Analysts determined the first mortgage default rate decreased from April's 1.76 percent to May's 1.50 percent. The second mortgage default rate declined from 0.93 percent in April to 0.88 percent in May while the Bank card default rate dropped to 4.35 percent in May from April's level of 4.49 percent.
"May 2012 data show continued improvements in consumer credit quality," said David Blitzer, managing director and chairman of the index committee for S&P Indices.
"Consumer default rates continue to fall and we are reaching new lows across all the loan types," Blitzer continued. "In the last recession, default rates peaked in the spring of 2009, since then the decline has been bumpy but consistent. Only bank cards remain above their pre-recession lows.
"The first mortgage default rate fell by more than a quarter of a percent (26 basis points) in May compared to April and is the lowest rate since May 2007," he went on to say. "The second mortgage rate also fell during the month, by 5 basis points, and is at a seven-year low. The bank card rate dropped by 14 basis points, and is at its lowest since the end of 2008. The auto loans default rate hits its lowest rate in our history of these data."
When Blitzer considered the index data based on geography, the findings showed upbeat trends, as well.
"All the five cities we cover saw their default rates drop, and all five are at post-recession lows," he declared.
For the fifth consecutive month, analysts found Chicago experienced a decline, moving from 2.84 percent back in December 2011 to 1.85 percent in May.
"That's almost a one percentage point decline and a new low," Blitzer pointed out.
Meanwhile, the firm noted Miami and New York both fell for the fourth consecutive month. Miami dropped by 59 basis points from an April reading of 3.14 percent to May's level of 2.55 percent.
"While still the highest default rate, Miami hit a post-recession low," Blitzer emphasized. "To put this into further perspective, the high for Miami was 18.9 percent in May 2009, three years ago."
Analysts mentioned New York decreased 17 basis points over the month from 1.78 percent in April to 1.61 percent in May. They added Dallas hits its lowest rate in its eight years of history, moving down by 31 basis points from 1.25 percent in April to 0.94 percent in May and retains the lowest rate among the five cities they follow.
S&P and Experian also noted Los Angeles posted a moderate decline from 1.88 percent in April to 1.82 percent in May.
Blitzer touched on one other point from the index findings.
"Data from the Federal Reserve show that consumer borrowing through bank cards and auto loans was rising while mortgages outstanding were declining at the end of the first quarter," he indicated.

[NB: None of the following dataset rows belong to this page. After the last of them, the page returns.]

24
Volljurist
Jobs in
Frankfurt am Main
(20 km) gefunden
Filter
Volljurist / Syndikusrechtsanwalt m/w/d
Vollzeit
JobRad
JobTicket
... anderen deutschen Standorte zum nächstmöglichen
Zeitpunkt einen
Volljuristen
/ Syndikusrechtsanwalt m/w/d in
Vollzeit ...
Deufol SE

Jointly developed by S&P Indices and Experian, Blitzer reiterated the S&P/Experian Consumer Credit Default Indices are published monthly with the intent to accurately track the default experience of consumer balances in four key loan categories: auto, bankcard, first mortgage lien and second mortgage lien.
The indices are calculated based on data extracted from Experian's consumer credit database. This database is populated with individual consumer loan and payment data submitted by lenders to Experian every month.
Experian's base of data contributors includes leading banks and mortgage companies and covers approximately $11 trillion in outstanding loans sourced from 11,500 lenders.